= ACTION ITEM =
Everything from the line containing "in: Into Neck" through the last line of the records must be returned verbatim, and nothing outside that range.

= SOURCE DATA =

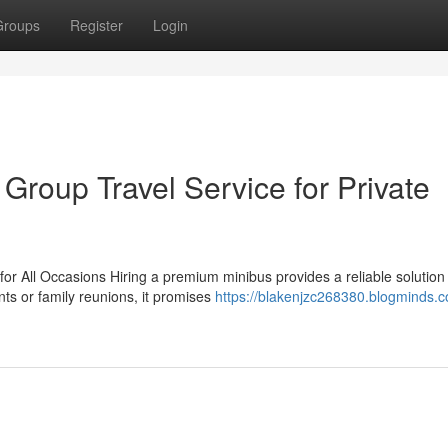
Groups
Register
Login
 Group Travel Service for Private
or All Occasions Hiring a premium minibus provides a reliable solution 
ts or family reunions, it promises
https://blakenjzc268380.blogminds.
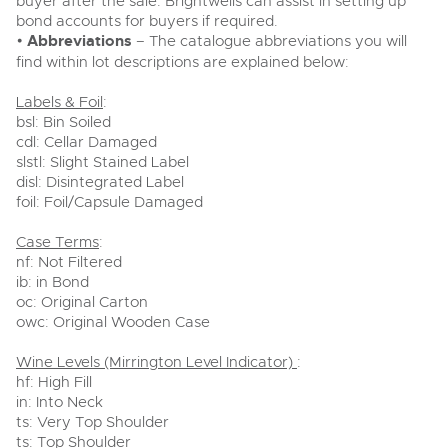
buyer after the sale. Brightwells can assist in setting up
bond accounts for buyers if required.
•
Abbreviations
– The catalogue abbreviations you will
find within lot descriptions are explained below:
Labels & Foil
:
bsl: Bin Soiled
cdl: Cellar Damaged
slstl: Slight Stained Label
disl: Disintegrated Label
foil: Foil/Capsule Damaged
Case Terms
:
nf: Not Filtered
ib: in Bond
oc: Original Carton
owc: Original Wooden Case
Wine Levels (Mirrington Level Indicator)
:
hf: High Fill
in: Into Neck
ts: Very Top Shoulder
ts: Top Shoulder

= RESULT OF THE EXERCISE =
in: Into Neck
ts: Very Top Shoulder
ts: Top Shoulder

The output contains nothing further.